1950s Diner Illustration
Photos compliments of Belgraphix
I just completed this rendering for my friend Barry Belotti at Belgraphix Marketing Group in Massachusetts.
Barry designed the logo. I should mention that I used stock models and photography extensively on this project. Art and graphics hanging on the walls was supplied by the client. As a result, I don't take full credit for this as illustration, but rather see it as a problem solved for a client. I used what was available rather than working from scratch whenever possible and thereby reduced labor and cost. This ensured that I could hit the tight deadline. Although I used a lot of stock stuff it did require the skills of an artist to put it all together and have it still look like one cohesive image.
The client has a food truck and wanted a 1950s diner style illustration for a vinyl wrap. What the client originally envisioned was more like the walls of the interior of the diner (Trompe l'oeil style). One of his "must haves" was the stylized bar stools. Unfortunately, there was steel plating around the bottom of the actual truck and there just wasn't room for renderings of full scale stools. The solution we opted for was a more 3D, deep perspective rendering.

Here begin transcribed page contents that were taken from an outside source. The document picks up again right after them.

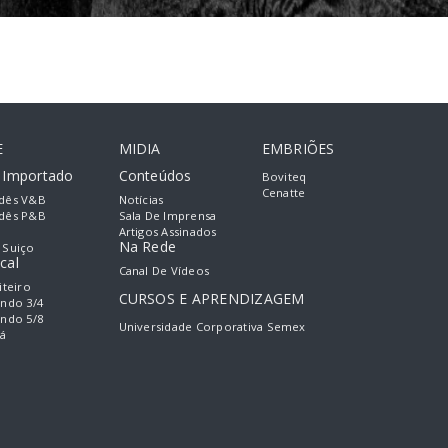
E
MIDIA
EMBRIÕES
e Importado
Conteúdos
Boviteq
Cenatte
dês V&B
Notícias
dês P&B
Sala De Imprensa
Artigos Assinados
Na Rede
 Suiço
»
cal
Canal De Vídeos
iteiro
CURSOS E APRENDIZAGEM
ando 3/4
ando 5/8
Universidade Corporativa Semex
á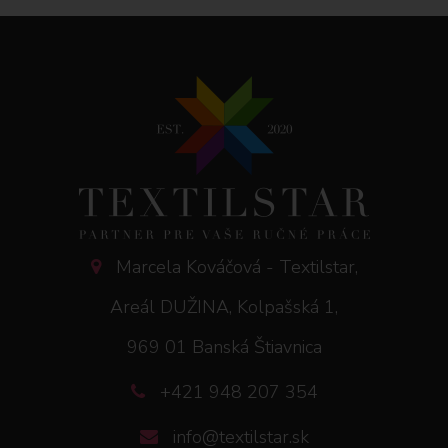
Marcela Kováčová - Textilstar,
Areál DUŽINA, Kolpašská 1,
969 01 Banská Štiavnica
+421 948 207 354
info@textilstar.sk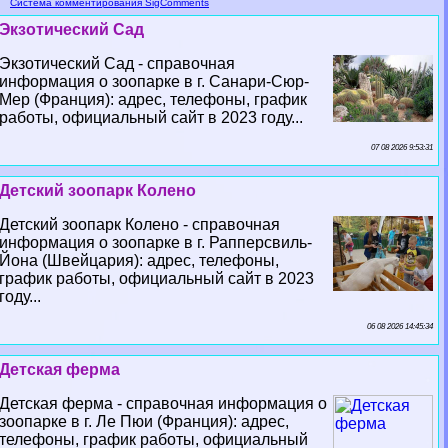
Система комментирования SigComments
Экзотический Сад
Экзотический Сад - справочная
информация о зоопарке в г. Санари-Сюр-
Мер (Франция): адрес, телефоны, график
работы, официальный сайт в 2023 году...
07 08 2026 9:53:31
Детский зоопарк Колено
Детский зоопарк Колено - справочная
информация о зоопарке в г. Рапперсвиль-
Йона (Швейцария): адрес, телефоны,
график работы, официальный сайт в 2023
году...
06 08 2026 14:45:34
Детская ферма
Детская ферма - справочная информация о
зоопарке в г. Ле Пюи (Франция): адрес,
телефоны, график работы, официальный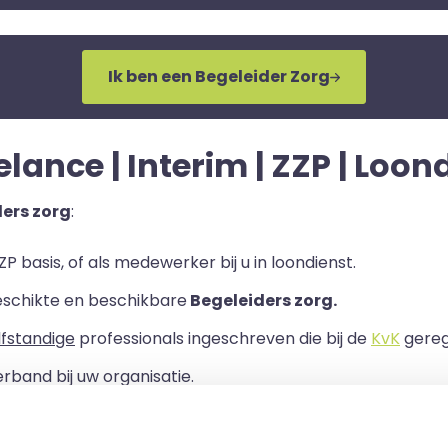
Ik ben een Begeleider Zorg
elance | Interim | ZZP | Loon
ers zorg
:
P basis, of als medewerker bij u in loondienst.
eschikte en beschikbare
Begeleiders zorg.
lfstandige
professionals ingeschreven die bij de
KvK
geregi
rband bij uw organisatie.
ls er een Overeenkomst van Opdracht tussen u en de zelf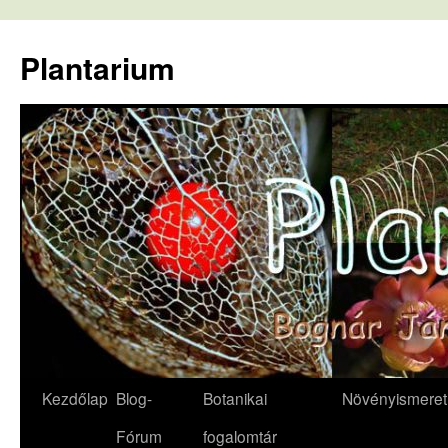
Kilépés
a
Plantarium
tartalomba
Kezdőlap
Blog-
Botanikai
Növényismeret
Fórum
fogalomtár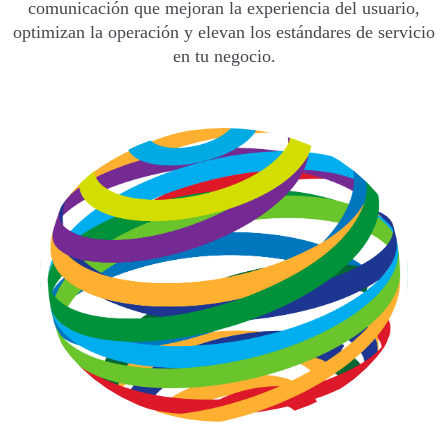
comunicación que mejoran la experiencia del usuario,
optimizan la operación y elevan los estándares de servicio
en tu negocio.
¿Más información?
¡Haz clic aquí abajo para conocer los
beneficios de contratar nuestros productos!
VER SERVICIOS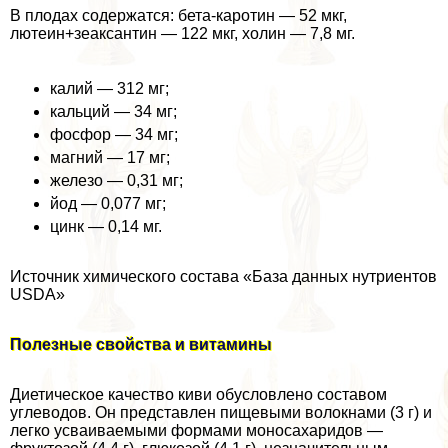
В плодах содержатся: бета-каротин — 52 мкг,
лютеин+зеаксантин — 122 мкг, холин — 7,8 мг.
калий — 312 мг;
кальций — 34 мг;
фосфор — 34 мг;
магний — 17 мг;
железо — 0,31 мг;
йод — 0,077 мг;
цинк — 0,14 мг.
Источник химического состава «База данных нутриентов
USDA»
Полезные свойства и витамины
Диетическое качество киви обусловлено составом
углеводов. Он представлен пищевыми волокнами (3 г) и
легко усваиваемыми формами моносахаридов —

The "exterior" was created with Illustrator with windows for the interior to show through. The waitress peeking out the small window was existing art that the client wanted integrated somehow. She was part of the overlaying Illustrator file. The "interior" was mostly created in Sketchup and rendered and then edited with Photoshop. Some people are stock 3D models, some are retouched stock photography and some are a combination of both. There is a little bit of drawing in Photoshop as well.
I took a pragmatic approach to this and used what was available rather than working from scratch whenever possible. The project had more in common with my architectural renderings of a restaurant I did a few years back than the more art deco style illustrations I'm frequently known for. The project also has some in common with my recent 3D maps, but this project was on a human scale which was nice for a change.
I designed the illustration in such a way that it could be flipped horizontally and used on both sides. Anything with text on it had to be flipped individually as well as a few other adjustments. Even with that extra hassle this method reduced labor and cost dramatically and insured a consistent look.
Barry Belotti (Belgraphix Marketing Group) supplied these photos and Boston Building Wraps did the installation.